- Born: August 8, 1936 Washington, D.C., U.S.
- Died: October 8, 2021 (aged 85) Holualoa, Hawaii, U.S.
- Education: Vassar College (AB) Harvard University (PhD)
- Known for: Heritability of IQ, race and intelligence
- Scientific career
- Fields: Developmental psychology, behavioral genetics
- Workplaces: University of Maryland University of Pennsylvania University of Minnesota Yale University University of Virginia
- Doctoral advisor: Irving Gottesman

= Sandra Scarr =

American psychologist and writer (1936–2021)

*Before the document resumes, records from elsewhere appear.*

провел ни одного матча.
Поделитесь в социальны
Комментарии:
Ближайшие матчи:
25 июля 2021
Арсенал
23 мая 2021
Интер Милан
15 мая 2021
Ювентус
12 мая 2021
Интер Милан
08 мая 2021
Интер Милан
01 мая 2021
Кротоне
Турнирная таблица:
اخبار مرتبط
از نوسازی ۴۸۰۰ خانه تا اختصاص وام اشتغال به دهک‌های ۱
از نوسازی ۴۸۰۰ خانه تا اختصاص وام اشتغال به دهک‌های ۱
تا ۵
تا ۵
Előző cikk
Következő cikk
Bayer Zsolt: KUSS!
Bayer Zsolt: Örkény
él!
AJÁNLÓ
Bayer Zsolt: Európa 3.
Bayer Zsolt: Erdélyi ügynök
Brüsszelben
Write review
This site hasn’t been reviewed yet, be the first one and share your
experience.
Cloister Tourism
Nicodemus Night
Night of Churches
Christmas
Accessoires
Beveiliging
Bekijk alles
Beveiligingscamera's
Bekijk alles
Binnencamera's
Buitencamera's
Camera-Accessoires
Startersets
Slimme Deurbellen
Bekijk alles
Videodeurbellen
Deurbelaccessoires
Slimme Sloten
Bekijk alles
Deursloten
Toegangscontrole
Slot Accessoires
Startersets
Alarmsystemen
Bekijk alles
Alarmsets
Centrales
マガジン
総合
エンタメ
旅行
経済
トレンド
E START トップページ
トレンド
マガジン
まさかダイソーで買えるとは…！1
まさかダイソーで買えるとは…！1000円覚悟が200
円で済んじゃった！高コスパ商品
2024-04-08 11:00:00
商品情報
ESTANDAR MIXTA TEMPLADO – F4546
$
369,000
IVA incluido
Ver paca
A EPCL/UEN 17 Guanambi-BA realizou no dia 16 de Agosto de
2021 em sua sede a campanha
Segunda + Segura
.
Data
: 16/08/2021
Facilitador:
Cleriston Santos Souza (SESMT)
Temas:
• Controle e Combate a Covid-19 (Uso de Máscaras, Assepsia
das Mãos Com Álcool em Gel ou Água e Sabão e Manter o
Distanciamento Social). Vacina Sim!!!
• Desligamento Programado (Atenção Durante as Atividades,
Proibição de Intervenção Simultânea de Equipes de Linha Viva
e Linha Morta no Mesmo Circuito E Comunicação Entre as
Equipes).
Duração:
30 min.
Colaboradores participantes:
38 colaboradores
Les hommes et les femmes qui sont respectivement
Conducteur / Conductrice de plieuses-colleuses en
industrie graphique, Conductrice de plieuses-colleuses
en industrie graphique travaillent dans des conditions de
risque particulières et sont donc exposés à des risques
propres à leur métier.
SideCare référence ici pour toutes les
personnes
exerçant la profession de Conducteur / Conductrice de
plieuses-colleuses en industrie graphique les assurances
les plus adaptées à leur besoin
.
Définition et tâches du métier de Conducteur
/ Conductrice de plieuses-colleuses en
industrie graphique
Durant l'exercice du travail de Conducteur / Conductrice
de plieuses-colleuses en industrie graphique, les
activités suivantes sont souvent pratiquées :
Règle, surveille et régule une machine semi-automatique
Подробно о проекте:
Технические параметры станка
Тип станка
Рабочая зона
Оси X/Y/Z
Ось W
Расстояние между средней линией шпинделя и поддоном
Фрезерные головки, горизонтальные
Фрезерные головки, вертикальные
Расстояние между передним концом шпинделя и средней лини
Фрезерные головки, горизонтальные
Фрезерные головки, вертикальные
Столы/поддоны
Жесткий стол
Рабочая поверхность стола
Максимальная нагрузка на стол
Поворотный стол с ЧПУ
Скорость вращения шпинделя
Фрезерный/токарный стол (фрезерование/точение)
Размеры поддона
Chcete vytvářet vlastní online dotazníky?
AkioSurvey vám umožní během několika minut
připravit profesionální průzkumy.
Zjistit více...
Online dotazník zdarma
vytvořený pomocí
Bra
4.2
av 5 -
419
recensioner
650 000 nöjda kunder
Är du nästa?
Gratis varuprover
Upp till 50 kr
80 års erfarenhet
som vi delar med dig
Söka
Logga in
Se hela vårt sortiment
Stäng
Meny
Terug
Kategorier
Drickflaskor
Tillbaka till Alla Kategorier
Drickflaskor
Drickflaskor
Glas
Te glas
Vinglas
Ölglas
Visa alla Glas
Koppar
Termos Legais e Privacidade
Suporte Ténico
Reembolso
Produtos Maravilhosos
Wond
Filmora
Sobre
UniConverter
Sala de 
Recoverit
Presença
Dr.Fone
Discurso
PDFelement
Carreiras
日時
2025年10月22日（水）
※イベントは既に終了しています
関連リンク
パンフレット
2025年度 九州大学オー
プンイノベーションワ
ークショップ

Sandra Wood Scarr (August 8, 1936 – October 8, 2021) was an American psychologist and writer. She was the first female full professor in psychology in the history of Yale University. She established core resources for the study of development, including the Minnesota Transracial Adoption Study and the Minnesota Adolescent Adoption Study. She served as president of multiple societies including the Association for Psychological Science and was honored with multiple awards including the James McKeen Cattell Fellow Award. She was also active in the development of commercial childcare. Her work with twins in the 1960s revealed strong genetic influences on intellectual development. One of her key findings was that this differed with race and socioeconomic status (SES), with poor and non-white children showing less genetic influence on their IQ and more environmental influence. She demonstrated a successful intervention in premature infants, showing that stimulation improved their health and developmental outcomes.

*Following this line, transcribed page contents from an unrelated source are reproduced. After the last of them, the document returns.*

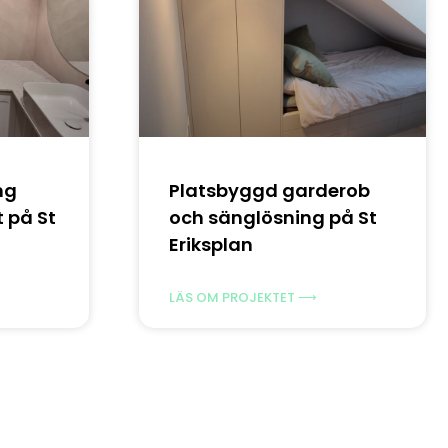
ng
Platsbyggd garderob
 på St
och sänglösning på St
Eriksplan
LÄS OM PROJEKTET ⟶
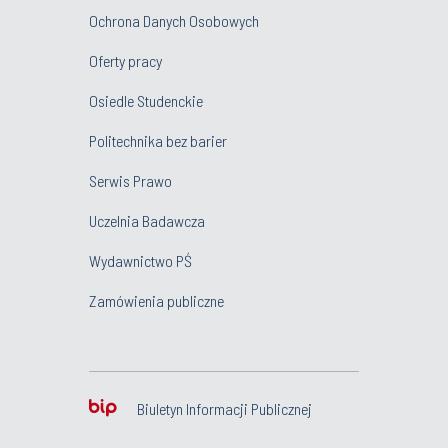
Ochrona Danych Osobowych
Oferty pracy
Osiedle Studenckie
Politechnika bez barier
Serwis Prawo
Uczelnia Badawcza
Wydawnictwo PŚ
Zamówienia publiczne
Biuletyn Informacji Publicznej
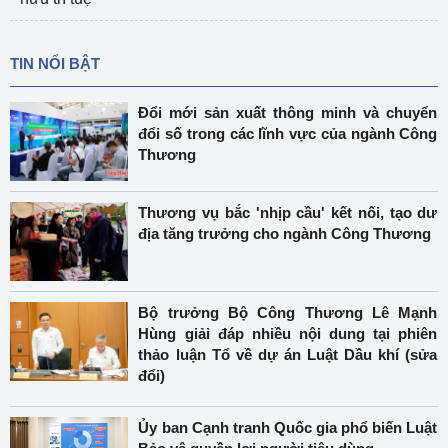
TIN NỔI BẬT
Đổi mới sản xuất thông minh và chuyển
đổi số trong các lĩnh vực của ngành Công
Thương
Thương vụ bắc 'nhịp cầu' kết nối, tạo dư
địa tăng trưởng cho ngành Công Thương
Bộ trưởng Bộ Công Thương Lê Mạnh
Hùng giải đáp nhiều nội dung tại phiên
thảo luận Tổ về dự án Luật Dầu khí (sửa
đổi)
Ủy ban Cạnh tranh Quốc gia phổ biến Luật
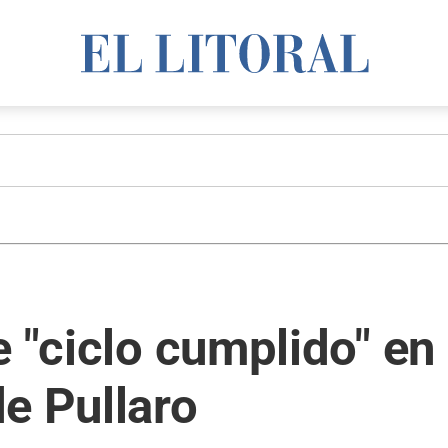
e "ciclo cumplido" en
e Pullaro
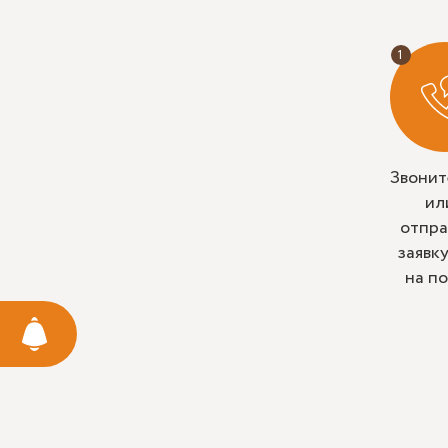
Звонит
ил
отпра
заявк
на п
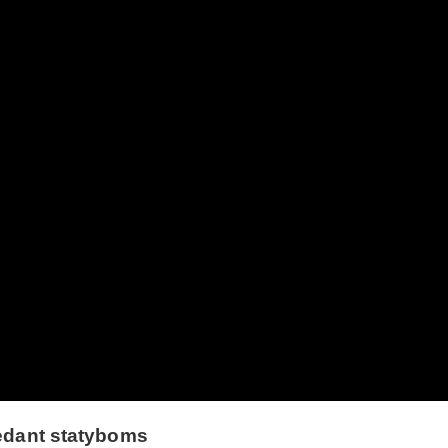
idedant statyboms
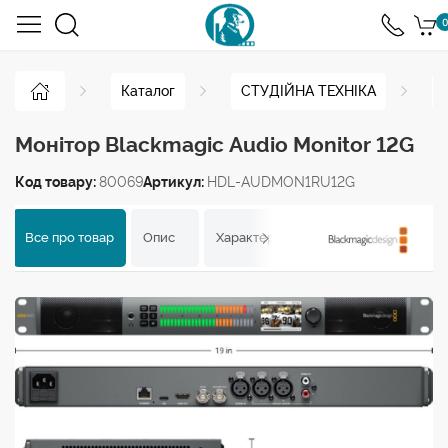
0
Каталог
СТУДІЙНА ТЕХНІКА
Монітор Blackmagic Audio Monitor 12G
Код товару:
80069
Артикул:
HDL-AUDMON1RU12G
Все про товар
Опис
Характеристики
Відгуки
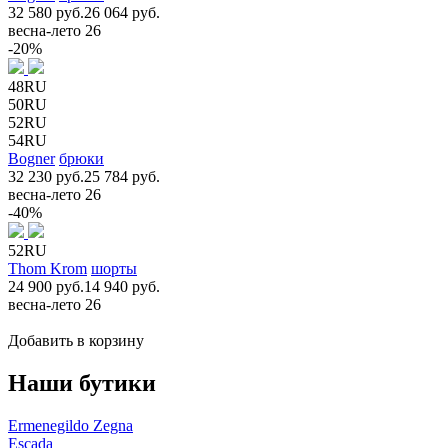
32 580 руб.
26 064 руб.
весна-лето 26
-20%
48RU
50RU
52RU
54RU
Bogner
брюки
32 230 руб.
25 784 руб.
весна-лето 26
-40%
52RU
Thom Krom
шорты
24 900 руб.
14 940 руб.
весна-лето 26
Добавить в корзину
Наши бутики
Ermenegildo Zegna
Escada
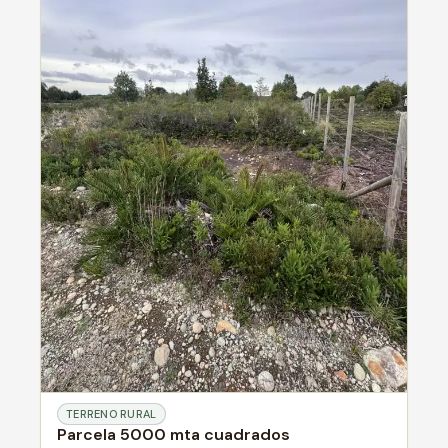
TERRENO RURAL
Parcela 5000 mta cuadrados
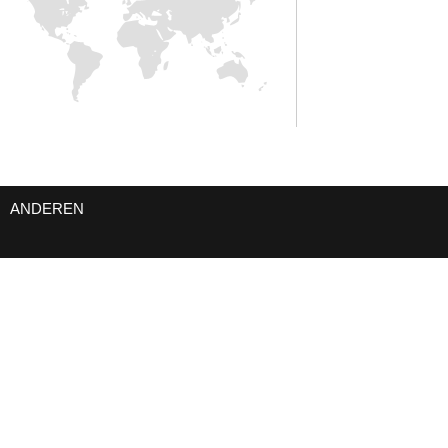
ANDEREN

At Minnesota, she and Richard A. Weinberg found that black and interracial children adopted early into white homes initially had outcomes more similar to the white average, suggesting a role of family environment early in life. By their teens, adoptees with two black birth parents achieved lower scores than did adoptees with one or no black birth parents, which some have argued suggests a genetic component to race differences in IQ.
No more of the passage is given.